Would you write out all of the data exactly as it appears below?

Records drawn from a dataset
*** Begin section ***

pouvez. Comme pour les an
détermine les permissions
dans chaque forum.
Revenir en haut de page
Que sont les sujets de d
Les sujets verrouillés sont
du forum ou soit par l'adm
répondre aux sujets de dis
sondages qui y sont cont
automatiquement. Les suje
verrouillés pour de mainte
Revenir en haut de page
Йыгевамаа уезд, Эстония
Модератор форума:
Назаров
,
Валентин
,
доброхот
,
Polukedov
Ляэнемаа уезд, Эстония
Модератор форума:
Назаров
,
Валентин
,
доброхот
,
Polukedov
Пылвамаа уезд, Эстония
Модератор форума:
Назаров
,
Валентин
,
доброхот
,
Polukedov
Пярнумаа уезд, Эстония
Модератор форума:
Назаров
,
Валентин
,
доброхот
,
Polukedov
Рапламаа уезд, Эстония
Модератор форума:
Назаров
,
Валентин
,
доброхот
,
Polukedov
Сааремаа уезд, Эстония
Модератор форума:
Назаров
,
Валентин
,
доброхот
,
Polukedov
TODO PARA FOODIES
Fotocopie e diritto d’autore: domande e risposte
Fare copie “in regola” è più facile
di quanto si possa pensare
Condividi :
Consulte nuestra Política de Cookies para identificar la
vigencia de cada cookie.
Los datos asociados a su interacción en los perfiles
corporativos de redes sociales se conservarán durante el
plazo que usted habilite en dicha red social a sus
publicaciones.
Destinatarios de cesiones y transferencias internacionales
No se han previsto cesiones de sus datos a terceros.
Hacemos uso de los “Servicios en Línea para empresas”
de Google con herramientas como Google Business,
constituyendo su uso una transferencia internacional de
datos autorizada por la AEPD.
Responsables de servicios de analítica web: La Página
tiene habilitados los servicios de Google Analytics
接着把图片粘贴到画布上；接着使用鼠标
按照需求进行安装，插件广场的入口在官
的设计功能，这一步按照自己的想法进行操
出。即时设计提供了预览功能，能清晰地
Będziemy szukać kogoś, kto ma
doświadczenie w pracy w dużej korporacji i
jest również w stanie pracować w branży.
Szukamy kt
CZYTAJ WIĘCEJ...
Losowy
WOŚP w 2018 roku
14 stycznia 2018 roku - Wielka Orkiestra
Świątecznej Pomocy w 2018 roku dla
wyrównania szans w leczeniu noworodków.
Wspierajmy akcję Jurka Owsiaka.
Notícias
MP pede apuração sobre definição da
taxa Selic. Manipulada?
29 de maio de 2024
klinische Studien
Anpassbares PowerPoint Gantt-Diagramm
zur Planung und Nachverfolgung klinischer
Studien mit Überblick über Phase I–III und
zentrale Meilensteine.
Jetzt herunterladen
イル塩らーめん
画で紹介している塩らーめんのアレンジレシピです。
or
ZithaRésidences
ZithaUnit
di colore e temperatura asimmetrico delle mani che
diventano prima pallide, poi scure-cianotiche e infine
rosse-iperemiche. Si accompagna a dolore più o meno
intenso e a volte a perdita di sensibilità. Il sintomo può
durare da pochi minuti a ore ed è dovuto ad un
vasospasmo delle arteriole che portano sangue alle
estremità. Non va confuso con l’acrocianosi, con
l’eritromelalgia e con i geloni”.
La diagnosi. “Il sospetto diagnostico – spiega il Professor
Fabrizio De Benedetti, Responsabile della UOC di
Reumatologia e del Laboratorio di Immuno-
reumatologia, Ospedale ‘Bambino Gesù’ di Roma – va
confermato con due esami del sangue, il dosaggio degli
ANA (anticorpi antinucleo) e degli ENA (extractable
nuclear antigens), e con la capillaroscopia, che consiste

*** End section ***

**FINAL ANSWER**
pouvez. Comme pour les an
détermine les permissions
dans chaque forum.
Revenir en haut de page
Que sont les sujets de d
Les sujets verrouillés sont
du forum ou soit par l'adm
répondre aux sujets de dis
sondages qui y sont cont
automatiquement. Les suje
verrouillés pour de mainte
Revenir en haut de page
Йыгевамаа уезд, Эстония
Модератор форума:
Назаров
,
Валентин
,
доброхот
,
Polukedov
Ляэнемаа уезд, Эстония
Модератор форума:
Назаров
,
Валентин
,
доброхот
,
Polukedov
Пылвамаа уезд, Эстония
Модератор форума:
Назаров
,
Валентин
,
доброхот
,
Polukedov
Пярнумаа уезд, Эстония
Модератор форума:
Назаров
,
Валентин
,
доброхот
,
Polukedov
Рапламаа уезд, Эстония
Модератор форума:
Назаров
,
Валентин
,
доброхот
,
Polukedov
Сааремаа уезд, Эстония
Модератор форума:
Назаров
,
Валентин
,
доброхот
,
Polukedov
TODO PARA FOODIES
Fotocopie e diritto d’autore: domande e risposte
Fare copie “in regola” è più facile
di quanto si possa pensare
Condividi :
Consulte nuestra Política de Cookies para identificar la
vigencia de cada cookie.
Los datos asociados a su interacción en los perfiles
corporativos de redes sociales se conservarán durante el
plazo que usted habilite en dicha red social a sus
publicaciones.
Destinatarios de cesiones y transferencias internacionales
No se han previsto cesiones de sus datos a terceros.
Hacemos uso de los “Servicios en Línea para empresas”
de Google con herramientas como Google Business,
constituyendo su uso una transferencia internacional de
datos autorizada por la AEPD.
Responsables de servicios de analítica web: La Página
tiene habilitados los servicios de Google Analytics
接着把图片粘贴到画布上；接着使用鼠标
按照需求进行安装，插件广场的入口在官
的设计功能，这一步按照自己的想法进行操
出。即时设计提供了预览功能，能清晰地
Będziemy szukać kogoś, kto ma
doświadczenie w pracy w dużej korporacji i
jest również w stanie pracować w branży.
Szukamy kt
CZYTAJ WIĘCEJ...
Losowy
WOŚP w 2018 roku
14 stycznia 2018 roku - Wielka Orkiestra
Świątecznej Pomocy w 2018 roku dla
wyrównania szans w leczeniu noworodków.
Wspierajmy akcję Jurka Owsiaka.
Notícias
MP pede apuração sobre definição da
taxa Selic. Manipulada?
29 de maio de 2024
klinische Studien
Anpassbares PowerPoint Gantt-Diagramm
zur Planung und Nachverfolgung klinischer
Studien mit Überblick über Phase I–III und
zentrale Meilensteine.
Jetzt herunterladen
イル塩らーめん
画で紹介している塩らーめんのアレンジレシピです。
or
ZithaRésidences
ZithaUnit
di colore e temperatura asimmetrico delle mani che
diventano prima pallide, poi scure-cianotiche e infine
rosse-iperemiche. Si accompagna a dolore più o meno
intenso e a volte a perdita di sensibilità. Il sintomo può
durare da pochi minuti a ore ed è dovuto ad un
vasospasmo delle arteriole che portano sangue alle
estremità. Non va confuso con l’acrocianosi, con
l’eritromelalgia e con i geloni”.
La diagnosi. “Il sospetto diagnostico – spiega il Professor
Fabrizio De Benedetti, Responsabile della UOC di
Reumatologia e del Laboratorio di Immuno-
reumatologia, Ospedale ‘Bambino Gesù’ di Roma – va
confermato con due esami del sangue, il dosaggio degli
ANA (anticorpi antinucleo) e degli ENA (extractable
nuclear antigens), e con la capillaroscopia, che consiste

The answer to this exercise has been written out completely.